Jamel is a small man with rough, brown skin and a charcoaled five o'clock shadow. His long curly hair is dark at the roots, but graduates to a warm yellow at the tips. I'd guess he's in his late forties. I studied abroad in Italy two years ago. I told him once, and we compared the language and culture there to the language and culture of his home, Crete. You are a beautiful woman. He tells me in his thick mediterranean accent. You get it from your beautiful mather. He also cuts and styles my mother's hair once every three months.

I think if I saw Jamel on the street somewhere and he told me I was a beautiful woman, I'd probably walk a little faster and pretend to be on my cell phone with a very important person who could rescue me if needed. But in this setting--the Toni and Guy hair salon setting--Jamel is okay. Just below his white rolled up sleeves are a pair of poised and accurate hands. I watch as he angles his scissors at my hair to sculpt precise layers.

The last time Jamel cut my hair, I was at home for the summer--what is called home for me. Home is a place where the television mumbles in the background of every conversation, where people who once were friends to me are not anymore, where I have three brothers and three sisters-in-law that I see maybe once in those seven weeks out of the entire year, and where I feel as though I have no purpose. To me, this haircut was me making up for those things, taking care of myself.

Jamel sat me down and began to ask me the same questions as always, the answers to which he had been told each visit before since the time I was eighteen. I sold a painting yesterday. I said. Oh, you paint?! I didn't know that. He said. Yes, Jamel, I paint, and I've told you this before. It was okay though. Jamel is okay.

I remember most things Jamel tells me. I remember that Jamel is Greek. I remember that he has had the same exact hair style for the past four years. I remember that he is great friends with Adolf, the colorist, and they go boating on the weekends in the Texas summer heat. I remember that he drinks, he does not have a wife, and does not ever want one. I remember that he owns a house in the Mediterranean.

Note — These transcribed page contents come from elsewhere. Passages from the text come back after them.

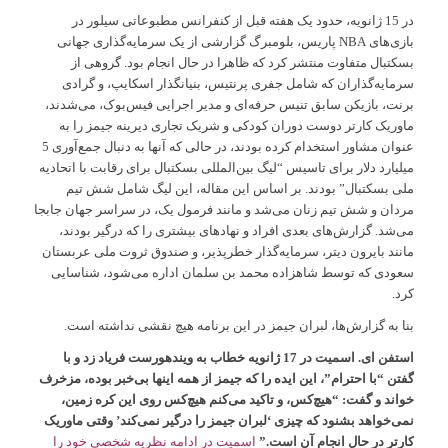
در 15 ژانویه، حدود یک هفته قبل از کنفرانس مطبوعاتی سیلور در
بازی‌های NBA پاریس، بلومبرگ گزارشی از یک سرمایه‌گذاری جهانی
بسکتبال متفاوت منتشر کرد که ظاهرا در حال انجام بود. گروهی از
سرمایه‌گذاران که شامل جفری پرنتیس، بنیانگذار اسکایپ، و گرادی
برنت، بازیکن سابق تنیس حرفه‌ای و مدیر اجرایی فیس‌بوک، می‌شدند،
ماوریک کارتر دوست دوران کودکی و شریک تجاری دیرینه جیمز را به
عنوان مشاور استخدام کرده بودند، در حالی که آنها به دنبال جمع‌آوری 5
میلیارد دلار برای تاسیس “لیگ بین‌المللی بسکتبال برای رقابت با اتحادیه
ملی بسکتبال” بودند. بر اساس این مقاله، این لیگ شامل شش تیم
مردان و شش تیم زنان می‌شد و مانند فرمول یک، در سراسر جهان جابجا
می‌شد. گزارش‌های بعدی افراد و نهادهای بیشتری را که درگیر بودند،
مانند بایرون دیتر، سرمایه‌گذار خطرپذیر، و صندوق ثروت ملی عربستان
سعودی که توسط شاهزاده محمد بن سلمان اداره می‌شود، شناسایی
کرد.
بنا به گزارش‌ها، لبران جیمز در این برنامه هیچ نقشی نداشته است.
استفن ای. اسمیت در 17 ژانویه خطاب به ویندهورست فریاد زد و با
گفتن “با احترام”، این ایده را که جیمز از همه اینها بی‌خبر بوده، مزخرف
خواند و گفت: “هیچ‌کس، و تاکید می‌کنم هیچ‌کس روی این کره زمین،
نمی‌خواهد بشنود که چیزی ‘لبران جیمز را درگیر نمی‌کند’ وقتی ماوریک
کارتر در حال انجام آن است.”
اسمیت در ادامه نظریه شخصی خود را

You know. He said, pausing from straightening some strands to look at me. God loves you. You do the right things, and he will bless you. I never knew Jamel knew God. For a small moment at Toni and Guy, I felt at home.

2 comments:

Britt said...

You know, it's hard for me not to immediately comment on and praise your writing and to focus on the content. That's one of the drawbacks of the kind of life we have. Anyway, because the content in here is so much more important than your writing skill (although I really do love the conclusion) I want to say that I'm glad that you're honest and I think you do the world a favor when you do that. So, on behalf on the rest of the world: Thanks.

iBo said...

Believe it or not, I frequently feel like I have one of those Jamel conversations with my mother and I find myself nodding away, or just saying, "uh huh." But once in a while, she will say something like that, and it will rock my world. Funny how life is like that eh?